Le 14 novembre, il lui donne cette potion qui doit l’agiter, et pendant la nuit la pauvre femme se sent prise de vomissements et de vives souffrances. Elle dit à son entourage qu’elle doit avoir eu une indigestion. La Pommerais, à sa visite du matin, parle d’une attaque de cholérine qui se dissipera. L’état s’aggrave de plus en plus. Mme de Pauw était morte le lendemain.

Sans s’attarder aux manifestations de la douleur, La Pommerais écrit aux huit Compagnies pour les inviter à se mettre en mesure de lui payer le montant des assurances que ce décès rendait exigible. Cependant, la soudaineté du trépas de Mme de Pauw et les révélations de l’entourage donnaient lieu à maintes rumeurs. Le beau-frère de la victime, se faisant l’écho de ces soupçons, écrivit au parquet que Mme de Pauw était morte empoisonnée par le Dr La Pommerais.

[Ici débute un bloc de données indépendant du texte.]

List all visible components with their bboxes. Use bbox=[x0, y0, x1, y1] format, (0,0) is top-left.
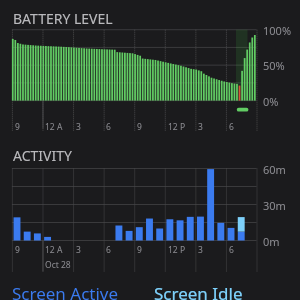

Une instruction fut ouverte et l’on chargea M. Tardieu de procéder, avec le concours du chimiste Roussin, à l’autopsie de la victime. Il fut constaté par l’expert que Mme de Pauw, exhumée treize jours après le décès, n’offrait aucun symptôme d’une prétendue chute, qu’il n’existait en elle aucune trace de lésion ou de maladie, mais qu’il y avait dans les matières vomies et raclées sur le parquet la présence d’un poison énergique qui, d’après les effets produits sur des animaux, devait être la digitaline.

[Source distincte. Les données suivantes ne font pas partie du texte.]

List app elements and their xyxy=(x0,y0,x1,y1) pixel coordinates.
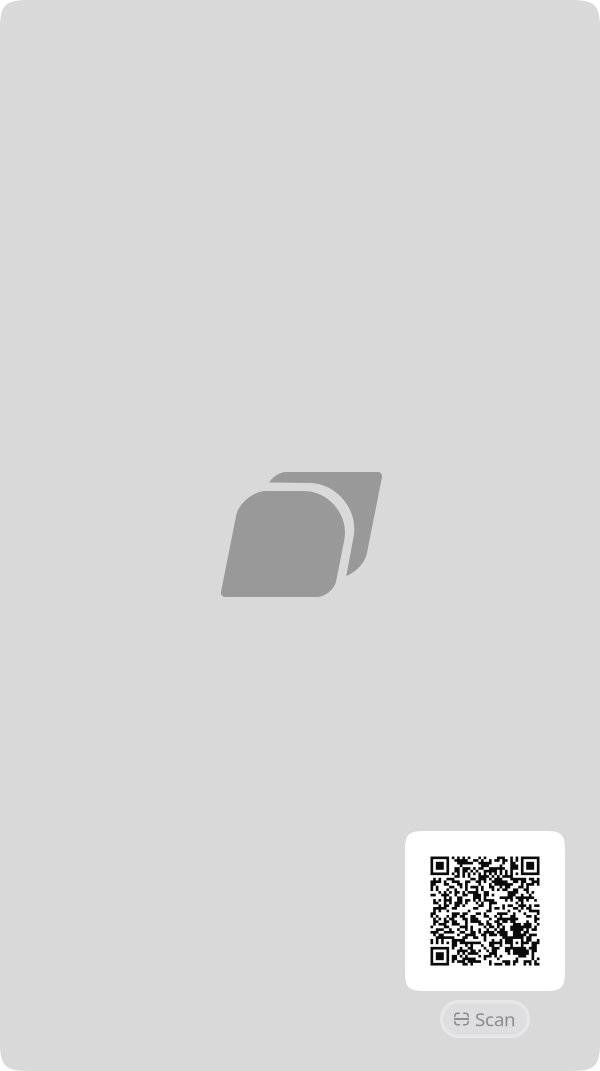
button[interactable]: My QR code xyxy=(405,831,565,991)
button[interactable]: Scan xyxy=(440,1000,530,1038)
staticText: Scan xyxy=(475,1007,516,1031)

Au domicile de l’accusé on trouva, avec les factures d’achat, une quantité considérable de poisons de toute nature, notamment un flacon ayant contenu 2 grammes de digitaline et qui n’en renfermait plus que 15 centigrammes. On se souvint aussi de la mort subite de Mme Dubizy, et ordre fut donné de procéder à l’autopsie de cette dernière. Les experts reconnurent que les principaux organes, après trois ans d’inhumation, étaient dans un état de conservation qui rendait difficile d’expliquer la mort par une cause naturelle.

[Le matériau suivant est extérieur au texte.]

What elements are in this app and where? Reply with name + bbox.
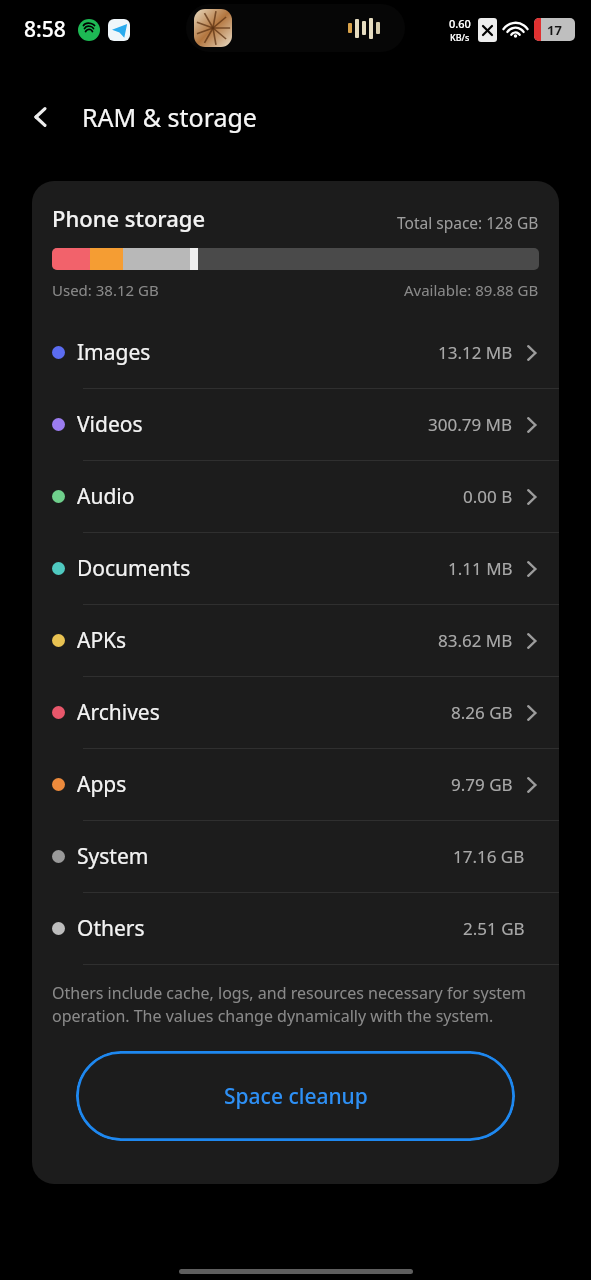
staticText: 13.12 MB [438, 341, 513, 364]
staticText: 1.11 MB [448, 557, 513, 580]
button[interactable]: Audio [32, 461, 559, 532]
staticText: Others include cache, logs, and resource… [52, 982, 541, 1027]
staticText: Space cleanup [224, 1082, 368, 1111]
staticText: Videos [77, 410, 143, 439]
staticText: System [77, 842, 149, 871]
button[interactable]: Archives [32, 677, 559, 748]
button[interactable]: Back [18, 94, 64, 140]
staticText: KB/s [450, 31, 470, 43]
staticText: Total space: 128 GB [397, 212, 539, 233]
staticText: 8.26 GB [451, 701, 513, 724]
button[interactable]: Others [32, 893, 559, 964]
staticText: Archives [77, 698, 160, 727]
button[interactable]: APKs [32, 605, 559, 676]
staticText: 83.62 MB [438, 629, 513, 652]
button[interactable]: Images [32, 317, 559, 388]
staticText: Available: 89.88 GB [404, 280, 539, 300]
staticText: 0.60 [449, 16, 471, 31]
staticText: 17 [547, 21, 562, 39]
button[interactable]: Apps [32, 749, 559, 820]
staticText: 17.16 GB [453, 845, 525, 868]
staticText: 9.79 GB [451, 773, 513, 796]
staticText: Audio [77, 482, 135, 511]
staticText: Others [77, 914, 145, 943]
staticText: 300.79 MB [428, 413, 513, 436]
staticText: Documents [77, 554, 191, 583]
button[interactable]: System [32, 821, 559, 892]
button[interactable]: Documents [32, 533, 559, 604]
staticText: 2.51 GB [463, 917, 525, 940]
staticText: 8:58 [24, 15, 66, 44]
button[interactable]: Videos [32, 389, 559, 460]
staticText: Apps [77, 770, 127, 799]
staticText: APKs [77, 626, 127, 655]
staticText: 0.00 B [463, 485, 513, 508]
staticText: RAM & storage [82, 100, 257, 134]
staticText: Images [77, 338, 151, 367]
staticText: Phone storage [52, 203, 206, 233]
button[interactable]: Space cleanup [76, 1051, 515, 1141]
staticText: Used: 38.12 GB [52, 280, 159, 300]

Mais la contre-expertise, obtenue par Me Lachaud, mit en défaut, sur plus d’un point, les conclusions des premiers experts. La question des poisons végétaux devint l’objet d’une savante discussion. Les débats furent longs et orageux ; mais le jury, plus sensible aux autres charges accablantes qui pesaient sur l’accusé, rendit un verdict affirmatif sur l’empoisonnement de Mme de Pauw, et un verdict négatif au sujet de la mort de Mme Dubizy. La Pommerais fut exécuté le 9 juin 1864.